*ASSIGNMENT*. Could you filter the listing for lines with the word "First" and return them?
*** Opening of GIVEN RECORDS ***
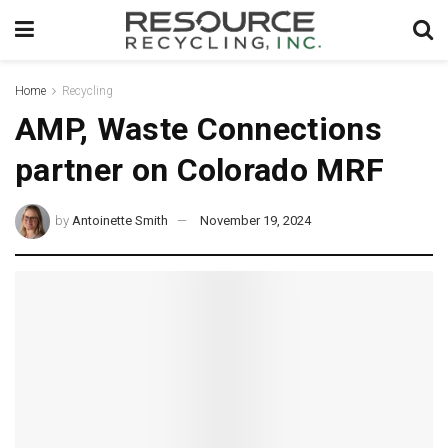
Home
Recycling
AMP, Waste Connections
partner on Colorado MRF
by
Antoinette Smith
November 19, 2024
*** Close of GIVEN RECORDS ***
*** Opening of GIVEN RECORDS ***
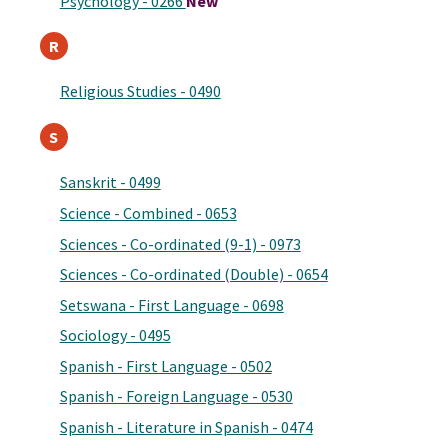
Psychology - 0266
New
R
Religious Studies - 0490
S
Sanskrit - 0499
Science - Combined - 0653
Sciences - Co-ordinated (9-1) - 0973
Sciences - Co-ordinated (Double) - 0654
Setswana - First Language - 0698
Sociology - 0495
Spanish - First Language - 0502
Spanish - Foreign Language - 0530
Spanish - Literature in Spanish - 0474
*** Close of GIVEN RECORDS ***
*PROBLEM SOLUTION*.
Setswana - First Language - 0698
Spanish - First Language - 0502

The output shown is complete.